Warp threads distribute edges across batches:
edge_idx = offsets[u] + lane_id + batch*warpSize
Batch continues until all edges are processed. Even if a hub has 100+ neighbors, the warp processes them in batches of 32 edges. All warp threads are occupied, idle threads appear only in the last incomplete batch. All warp threads execute identical instructions (SIMT):
- Take an edge
- Check infection
- Update state_next
Divergence between threads is minimal, and scaling to millions of vertices with tens of millions of edges is significantly improved.
4.2.5 Implementation #5: Warp-Level Batch Processing (Pull Model)
4.2.5.1 Roofline Analysis of the Previous Approach
The initial GPU implementation followed a classical push-based infection model: each infected node iterated over its neighbors and attempted to infect them.
From an algorithmic viewpoint this is natural; however, from the GPU-architecture perspective, it leads to poor arithmetic intensity and thus a memory-bound regime.
Memory accesses per neighbor (previous approach)
| Access | Size (bytes) | Notes |
|---|---|---|
state_curr[u] (read) |
4 | node state |
state_next[u] (write) |
4 | copy initial state |
offsets[u] (read) |
4 | neighbor list start |
offsets[u+1] (read) |
4 | neighbor list end |
neighbors[edge_idx] (read) |
4 | neighbor index |
state_curr[v] (read) |
4 | neighbor state |
state_next[v] (write) |
4 | update neighbor if infected |
state_next[u] (write) |
4 | mark as recovered |
| Total per neighbor | 32 bytes | simple sequential reads and writes |
Characteristics:
- Memory accesses are mostly coalesced, sequential, and predictable.
- Minimal warp divergence.
- No warp-wide synchronization or additional kernel launches.
- GPU is mostly memory-bound but benefits from simple, direct access patterns.

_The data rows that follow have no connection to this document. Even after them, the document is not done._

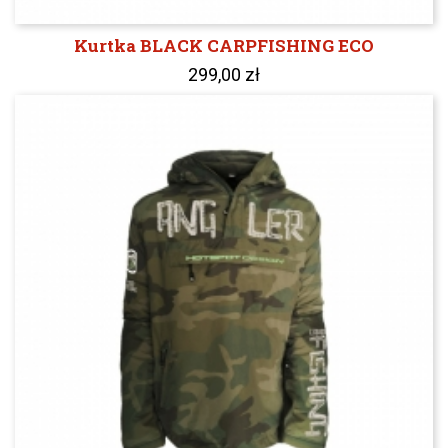
Kurtka BLACK CARPFISHING ECO
299,00 zł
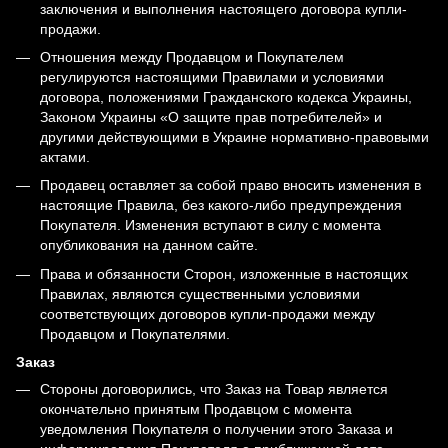
заключения и выполнения настоящего договора купли-
продажи.
Отношения между Продавцом и Покупателем
регулируются настоящими Правилами и условиями
договора, положениями Гражданского кодекса Украины,
Законом Украины «О защите прав потребителей» и
другими действующими в Украине нормативно-правовыми
актами.
Продавец оставляет за собой право вносить изменения в
настоящие Правила, без какого-либо предупреждения
Покупателя. Изменения вступают в силу с момента
опубликования на данном сайте.
Права и обязанности Сторон, изложенные в настоящих
Правилах, являются существенными условиями
соответствующих договоров купли-продажи между
Продавцом и Покупателями.
Заказ
Стороны договорились, что Заказ на Товар является
окончательно принятым Продавцом с момента
уведомления Покупателя о получении этого Заказа и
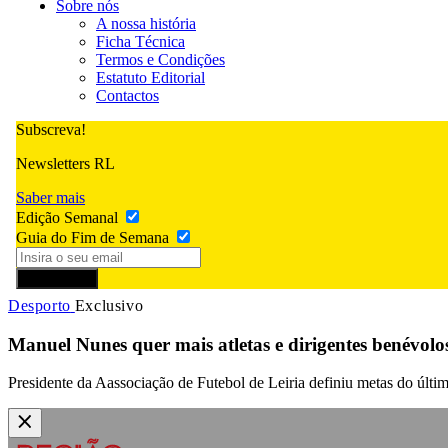
Sobre nós
A nossa história
Ficha Técnica
Termos e Condições
Estatuto Editorial
Contactos
Subscreva!
Newsletters RL
Saber mais
Edição Semanal
Guia do Fim de Semana
Subscrever
Desporto
Exclusivo
Manuel Nunes quer mais atletas e dirigentes benévolo
Presidente da Aassociação de Futebol de Leiria definiu metas do últi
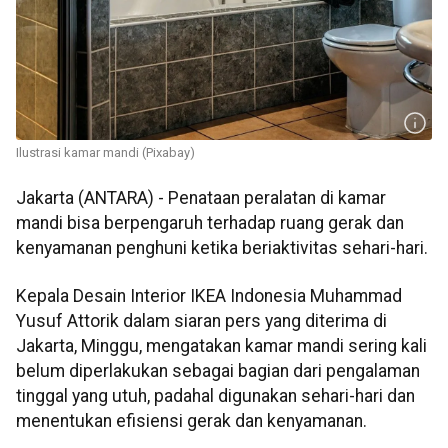
Ilustrasi kamar mandi (Pixabay)
Jakarta (ANTARA) - Penataan peralatan di kamar
mandi bisa berpengaruh terhadap ruang gerak dan
kenyamanan penghuni ketika beriaktivitas sehari-hari.
Kepala Desain Interior IKEA Indonesia Muhammad
Yusuf Attorik dalam siaran pers yang diterima di
Jakarta, Minggu, mengatakan kamar mandi sering kali
belum diperlakukan sebagai bagian dari pengalaman
tinggal yang utuh, padahal digunakan sehari-hari dan
menentukan efisiensi gerak dan kenyamanan.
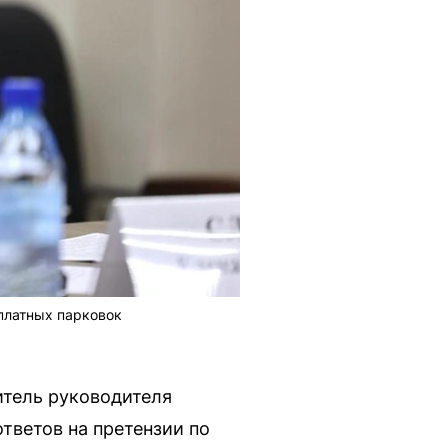
платных парковок
итель руководителя
тветов на претензии по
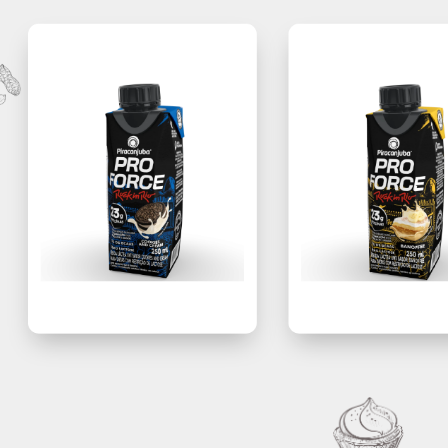
ALEX CEZAR DE FARIA
9608-4449
(37) 99916-4548
mail.com;
l.com
alexcf_@hotmail.com
4
...
12
13
Contamos com uma linha com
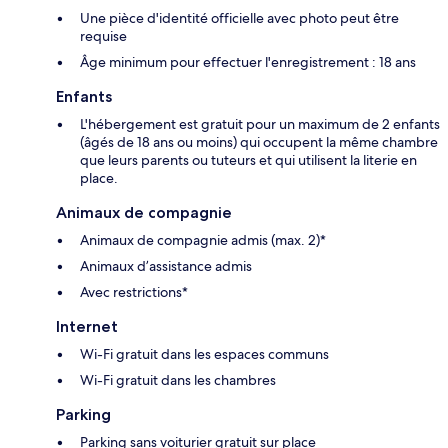
Une pièce d'identité officielle avec photo peut être
requise
Âge minimum pour effectuer l'enregistrement : 18 ans
Enfants
L'hébergement est gratuit pour un maximum de 2 enfants
(âgés de 18 ans ou moins) qui occupent la même chambre
que leurs parents ou tuteurs et qui utilisent la literie en
place.
Animaux de compagnie
Animaux de compagnie admis (max. 2)*
Animaux d’assistance admis
Avec restrictions*
Internet
Wi-Fi gratuit dans les espaces communs
Wi-Fi gratuit dans les chambres
Parking
Parking sans voiturier gratuit sur place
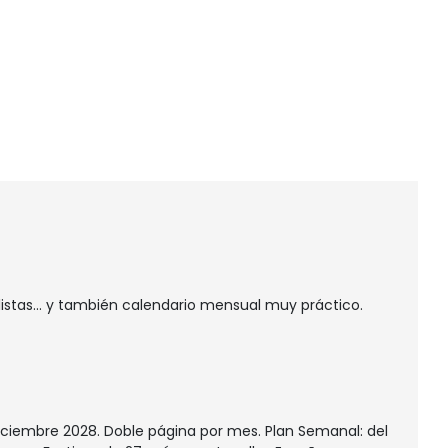
listas... y también calendario mensual muy práctico.
iciembre 2028. Doble página por mes. Plan Semanal: del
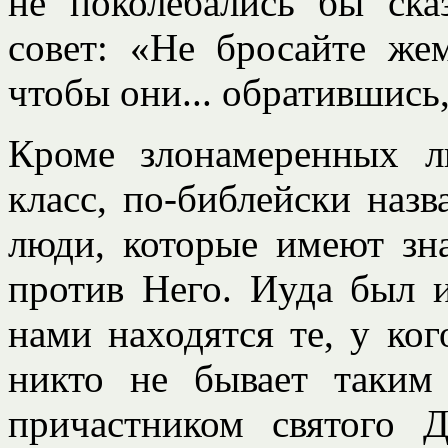
не поколебались бы ска
совет: «Не бросайте же
чтобы они... обратившись,
Кроме злонамеренных 
класс, по-библейски наз
люди, которые имеют зн
против Него. Иуда был и
нами находятся те, у ко
никто не бывает таким
причастником святого 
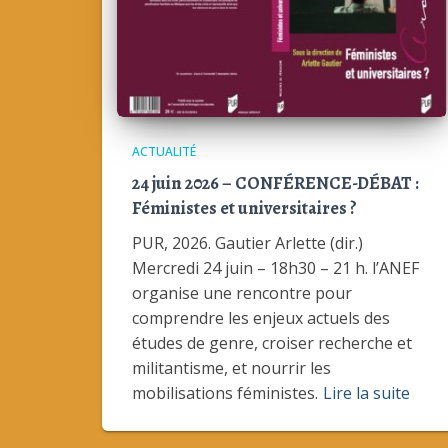
ACTUALITÉ
24 juin 2026 – CONFÉRENCE-DÉBAT :
Féministes et universitaires ?
PUR, 2026. Gautier Arlette (dir.)
Mercredi 24 juin – 18h30 – 21 h. l’ANEF
organise une rencontre pour
comprendre les enjeux actuels des
études de genre, croiser recherche et
militantisme, et nourrir les
mobilisations féministes.
Lire la suite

This behavior is typical for graph algorithms, where memory-access irregularity dominates computational cost.
4.2.5.2 How the New Approach Improves the Situation
The key change is a switch from a push model to a pull model:
“I am a node. Let me check all my neighbors and see if any of them can infect me.”
These changes:
✔ Reduce global memory writes
✔ Make neighbor iterations more warp-friendly
✔ Increase data reuse within a warp
✔ Flatten control flow (less divergence)
Even though the arithmetic intensity remains low, the number of global memory transactions per useful operation decreases, improving real throughput.
Warp-Batch Pull-Based Kernel
// ---------- Infection Kernel (warp-batch) ----------
// reads states_prev, writes states_next (one warp per node)
__global__ void epidemic_infection_kernel(int N,
const int * __restrict__ offsets,
const int * __restrict__ neighbors,
const float * __restrict__ edge_rands,
const unsigned int * __restrict__ states_prev,
unsigned int * __restrict__ states_next,
int * __restrict__ infected_steps,
int step,
int M)
{
int warpId = (blockIdx.x * blockDim.x + threadIdx.x) / d_warpSize;
int lane = threadIdx.x % d_warpSize;
int node = warpId;
if (node >= N) return;
// copy previous state by default
unsigned int prev_state = states_prev[node];
states_next[node] = prev_state; // single warp writes this entry -> no race
// only SUSCEPTIBLE nodes can be infected
if (prev_state != SUSCEPTIBLE) return;
int start = offsets[node];
int end = offsets[node + 1];
bool infected_flag = false;
// each lane checks a strided subset of edges
for (int e = start + lane; e < end; e += d_warpSize) {
int neigh = neighbors[e];
if (states_prev[neigh] == INFECTED) { // read from snapshot
float r = edge_rands[step * M + e];
if (r < INFECTION_PROB_THRESHOLD) {
infected_flag = true;
}
}
}
// warp-wide OR
infected_flag = __any_sync(0xffffffff, infected_flag);
// only lane 0 commits the change for this node
if (lane == 0 && infected_flag) {
states_next[node] = INFECTED;
// newly infected: reset counter (safe because prev_state was SUSCEPTIBLE)
infected_steps[node] = 0;
}
}
// ---------- Recovery Kernel (local) ----------
// reads states_prev to decide who was infected at start of step,
// increments infected_steps for those and writes RECOVERED into states_next if condition met.
__global__ void epidemic_recovery_kernel(int N,
const unsigned int * __restrict__ states_prev,
unsigned int * __restrict__ states_next,
int * __restrict__ infected_steps)
{
int idx = blockIdx.x * blockDim.x + threadIdx.x;
if (idx >= N) return;
// Only nodes that were INFECTED at the beginning of timestep are eligible to progress toward recovery this step.
if (states_prev[idx] == INFECTED) {
// increment counter - single thread writes to infected_steps[idx] here (no concurrent writes to same index)
int v = infected_steps[idx] + 1;
infected_steps[idx] = v;
if (v >= RECOVERY_TIME) {
states_next[idx] = RECOVERED;
}
}
}
Let us examine memory traffic per node.
The process is split into two kernels: infection and recovery. Each warp still handles a single node. Infection is computed only for susceptible nodes. A warp-wide reduction (__any_sync) decides whether the node should become infected. Only lane 0 writes the result. Recovery updates infection counters and marks nodes as recovered if they reach the threshold.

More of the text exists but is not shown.